Cardinal defends Amazon Synod against criticisms


A Peruvian cardinal who serves in the Amazon region has defended the agenda of the Vatican’s Amazon Synod in response to criticism by some European Church leaders.

Cardinal Pedro Barreto Jimeno, Jesuit Archbishop of Huancayo, wrote in a recent Jesuit publication that the agenda, released last month, was the fruit of consultation with nearly 90,000 people in two years of preparation for the Vatican meeting that will take place on 6-27 October. The document highlights “a reality that is crying out for attention”, the bishop said. Barreto, who is Vice President of Repam, the Pan-Amazonian Ecclesial Network, reported that the document, Instrumentum Laboris, which raises the possibility of ordaining older married men as priests in rural areas, “largely expresses the feelings and desires of many representatives of Amazon people”.

Barreto described the Amazon as “an increasingly devastated and threatened territory”, citing issues of mineral extraction, deforestation, polluted waters and indigenous peoples. “For us members of the Catholic Church in the Amazon … the Synod can be an important sign of promoting justice and the defence of the dignity of the people most affected.”

Several Church leaders have recently expressed hostility to the Amazon Synod, particularly German Cardinals Gerhard Müller and Walter Brandmüller. Müller, a former prefect of the Congregation for the Doctrine of the Faith, said he found “great confusion” in the document, particularly over its consideration of priestly ordination for elders and an official ministry for women.

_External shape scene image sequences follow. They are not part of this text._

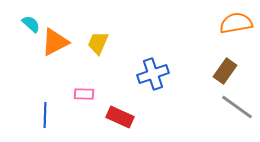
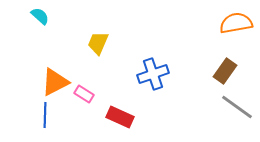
cyan semicircle: moved 9 px right, 8 px up
orange triangle: moved 40 px down
pink rectangle: rotated 30 degrees clockwise
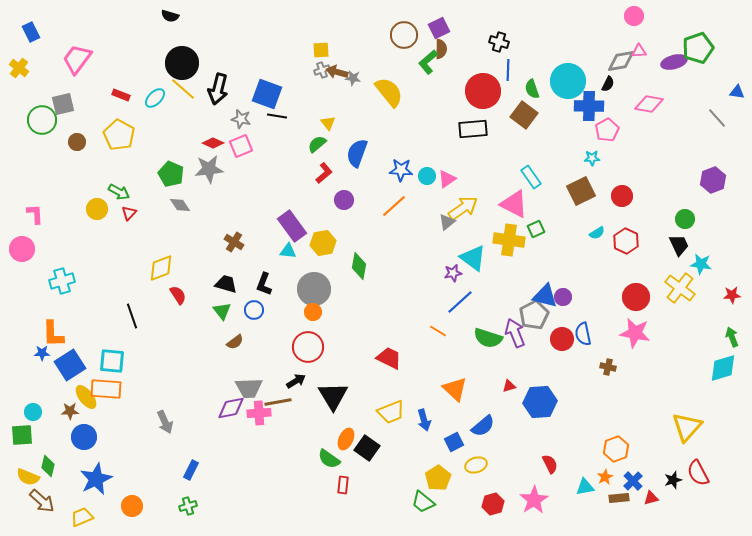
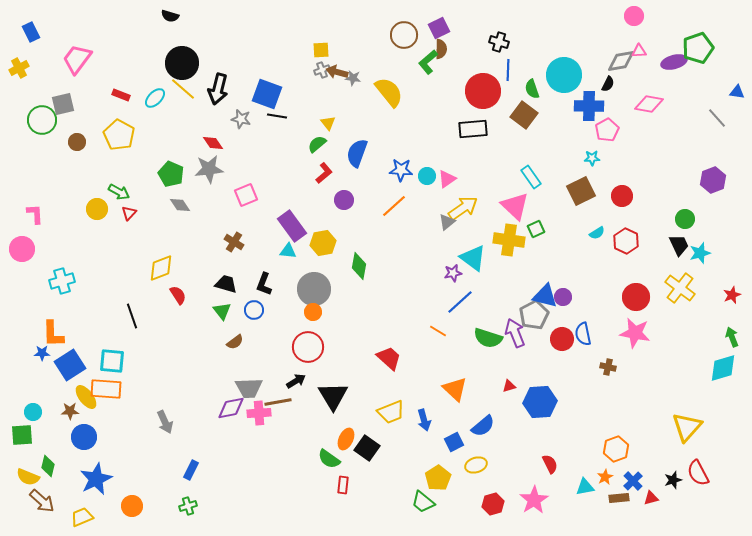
yellow cross at (19, 68): rotated 24 degrees clockwise
cyan circle at (568, 81): moved 4 px left, 6 px up
red diamond at (213, 143): rotated 30 degrees clockwise
pink square at (241, 146): moved 5 px right, 49 px down
pink triangle at (514, 204): moved 1 px right, 2 px down; rotated 16 degrees clockwise
cyan star at (701, 264): moved 1 px left, 11 px up; rotated 25 degrees counterclockwise
red star at (732, 295): rotated 18 degrees counterclockwise
red trapezoid at (389, 358): rotated 16 degrees clockwise
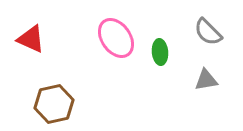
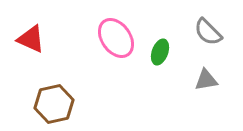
green ellipse: rotated 25 degrees clockwise
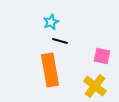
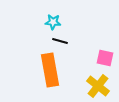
cyan star: moved 2 px right; rotated 28 degrees clockwise
pink square: moved 3 px right, 2 px down
yellow cross: moved 3 px right
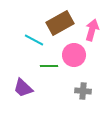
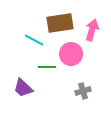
brown rectangle: rotated 20 degrees clockwise
pink circle: moved 3 px left, 1 px up
green line: moved 2 px left, 1 px down
gray cross: rotated 21 degrees counterclockwise
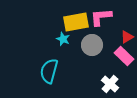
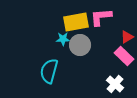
cyan star: rotated 24 degrees counterclockwise
gray circle: moved 12 px left
white cross: moved 5 px right
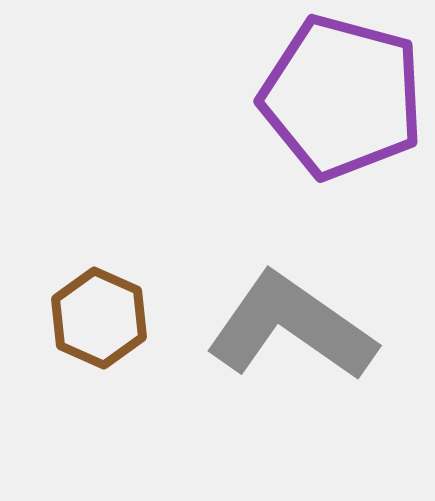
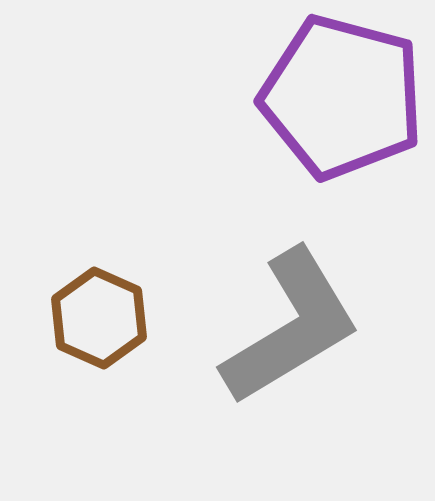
gray L-shape: rotated 114 degrees clockwise
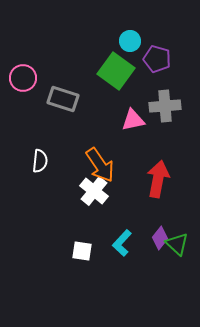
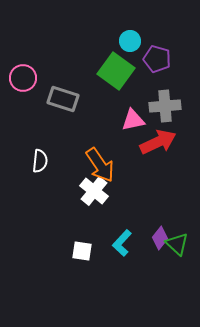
red arrow: moved 37 px up; rotated 54 degrees clockwise
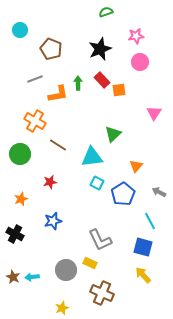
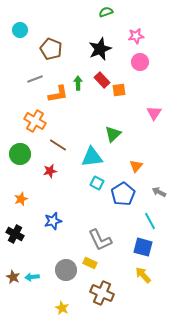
red star: moved 11 px up
yellow star: rotated 24 degrees counterclockwise
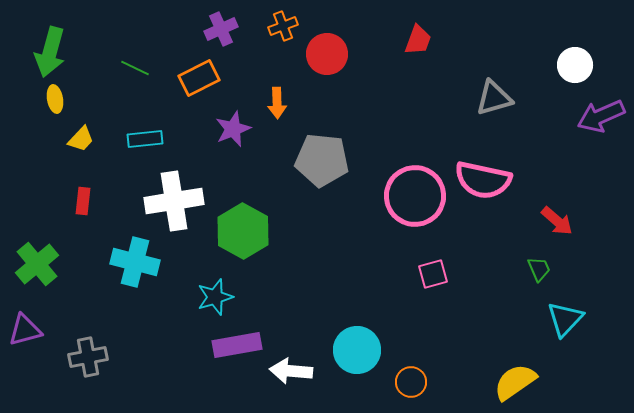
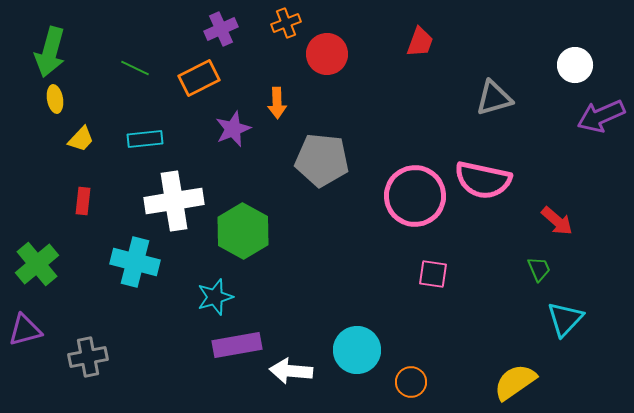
orange cross: moved 3 px right, 3 px up
red trapezoid: moved 2 px right, 2 px down
pink square: rotated 24 degrees clockwise
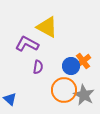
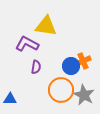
yellow triangle: moved 1 px left, 1 px up; rotated 20 degrees counterclockwise
orange cross: rotated 14 degrees clockwise
purple semicircle: moved 2 px left
orange circle: moved 3 px left
blue triangle: rotated 40 degrees counterclockwise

Brandmüller claimed the agenda “contradicts the binding teaching of the Church in decisive points”.

Bishop Athanasius Schneider, auxiliary of Astana, Kazakhstan, said last week that the Pope had a duty to maintain the “apostolic heritage of priestly celibacy”. He felt that a greater emphasis on Eucharistic devotion would sow “the seeds of a holy Amazonian priesthood” and criticised the emphasis on a mission for social and environmental justice.  

Brazil’s President Jair Bolsonaro accused the state body responsible for tracking deforestation levels of presenting false data, after it showed a dramatic rise in July.